Viel los. Und aber auch viel Ruhe

Südschweden, das wir dieses Jahr bereist haben, hält viel ungeahnte Kurzweil wie diese bereit. Zwischen Göteborg (Routenbeschreibung siehe Kasten am Ende) und Strömstad nahe der norwegischen Grenze eröffnet sich alle paar Kilometer ein neuer Blick auf irgendeinen Meeresarm und die felsige Küste, über Brücken oder mit einer Fähre gehts, hopphopp, zur nächsten Insel, ein hübscher Hafenort folgt auf den nächsten. Viel los ist hier in der Ferienzeit; es tuckert und dampft und segelt auf dem Wasser, doch leicht lässt sich, zumal auf dem Velo, dem Rummel entfliehen und die Natur in einem der zahlreichen Reservate bestaunen. Und die vielen niedlichen Cafés am Strassenrand: die entdeckt sowieso nicht, wer mit Tempo 80 unterwegs ist.

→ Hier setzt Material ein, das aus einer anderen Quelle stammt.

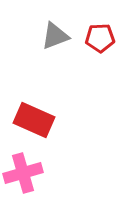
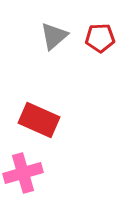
gray triangle: moved 1 px left; rotated 20 degrees counterclockwise
red rectangle: moved 5 px right
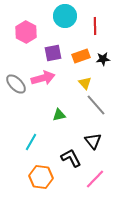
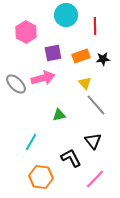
cyan circle: moved 1 px right, 1 px up
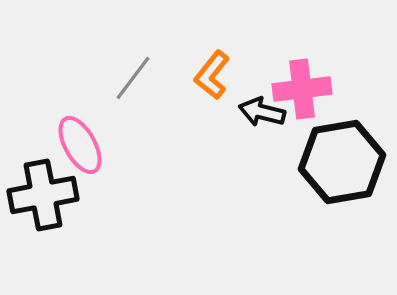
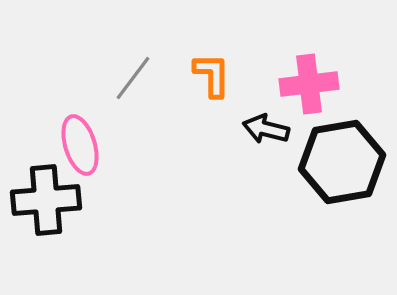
orange L-shape: rotated 141 degrees clockwise
pink cross: moved 7 px right, 5 px up
black arrow: moved 4 px right, 17 px down
pink ellipse: rotated 12 degrees clockwise
black cross: moved 3 px right, 5 px down; rotated 6 degrees clockwise
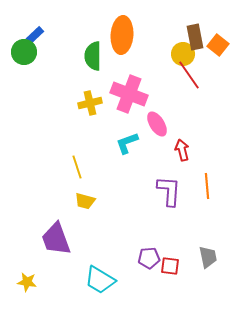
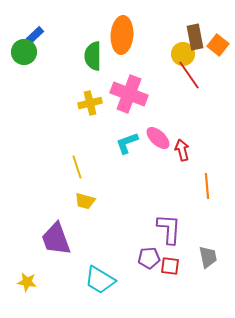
pink ellipse: moved 1 px right, 14 px down; rotated 15 degrees counterclockwise
purple L-shape: moved 38 px down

Erstaunlich, dass uns da nicht mehr Geichgesinnte begegnen, obwohl doch unsere Tour sich in etwa mit dem Nordseeküsten-Radweg deckt. Vielleicht liegts daran, dass etliche Kilometer entlang grosser Strassen unvermeidlich sind und es wenig abgetrennte Radwege gibt. Doch die vielen ruhigen Stunden abseits entschädigen dafür. Und die schwedischen Autofahrer sind spürbar gemächlicher unterwegs als hierzulande. Sie brummen oft lange hinter uns her und setzen erst dann zum Überholen an, wenn sie wirklich freie Sicht haben.

Um fünf ists um diese Jahreszeit schon taghell und wirklich dunkel erst um elf Uhr. Die Tage sind lang, der Wind pfeift uns um die Ohren und die Sonne wärmt in diesen zwei Wochen angenehm. Sie spielt aber auch gerne Verstecken hinter den Wolken, weshalb wir den Faserpelz stets griffbereit halten. Und abends gerne noch eine weitere Schicht überziehen. Derweil die dickhäutigen Schwedinnen und Schweden gerne auch nach Sonnenuntergang noch kurzbehost und -ärmlig promenieren.

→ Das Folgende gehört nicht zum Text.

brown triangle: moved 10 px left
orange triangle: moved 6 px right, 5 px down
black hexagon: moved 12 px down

Schwimmen. Und Aufwärmen in der Sauna

Mit Baden in der Nordsee ists deshalb wenig bis nichts. Wiewohl das Wasser 20 Grad warm sei, wie uns eine Frau versichert. Wir sind eben erst aus dem Zelt gekrochen, das wir hier versteckt hinter Felsen aufgestellt hatten, sie hat sich mit Kolleginnen zum Frühschwimmen getroffen. Der Wind ist’s, der unsereins vom Mitmachen abhält. Die Frau versteht uns. Und meint aber: «Einfach rein. Dann gehts.» Am Vorabend konnten die Kinder aus dem Dorf bis Sonnenuntergang nicht genug kriegen vom Reinspringen. Die Hütte, in der sie zwischendurch verschwanden, erkannten wir später als Sauna. Aha!

Wir ziehen weiter und lassen uns treiben. Regen erleben wir nur in der Nacht, dafür aber heftig. Und am letzten Tag, als wir in Strömstad in den Zug steigt, der uns zurück nach Göteborg bringt.

[blue_box]Tour und Anreise: Unterwegs waren wir vom 22. Juli bis 10. August. Anreise mit dem Nachtzug von Basel nach Hamburg, , weiter mit dem Zug nach Kiel (ca. 1 1/4 Stunden) und ab hier mit der Fähre nach Göteborg (frühzeitig buchen; Kabinenzwang). Die Überfahrt beginnt in beide Richtungen um ca. 19 Uhr und dauert 14 Stunden. Ab Göteborg folgten wir mehr oder weniger der Küste bis Strömstad nahe der Grenze zu Norwegen. Die Stationen: Marstrand, Almön (Nordwesten der Insel Tjörn), Stocken (bei Ellös, Insel Orust), Lysekil, Hunnebostrand, Kämpersvik (nördlich von Fjällbacka), Längeby (nördlich von Grebbestad), Insel Tjärnö (bei Strömstad), von hier aus Besuch der Kosterinseln. Rückreise mit dem Zug ab Strömstad bis Göteborg; Velomitnahme ist in Schwedischen Zügen zwar grundsätzlich nicht erlaubt, der Betreiber Vaesttrafjk erlaubt es aber auf dieser Strecke. Ab Göteborg wieder zurück mit Fähre und Zug. – Alternative: Bis Oslo weiterfahren (150 km) und von hier mit der Fähre zurück nach Kiel oder Fähre von Strömstad nach Sandefjord nehmen, mit dem Velo weiter nach Oslo fahren (120 km) und zur Fähre nach Kiel. [/blue_box] [blue_box]Kartenmaterial: Beim Verlag Cykelkartan gibts für ganz Südschweden ausgezeichnete Velokarten im Massstab 1:90’000. Du kannst Sie hier online bestellen; für die beschriebene Tour benötigst Du die Blätter Nr. 12, 17 und 20.[/blue_box]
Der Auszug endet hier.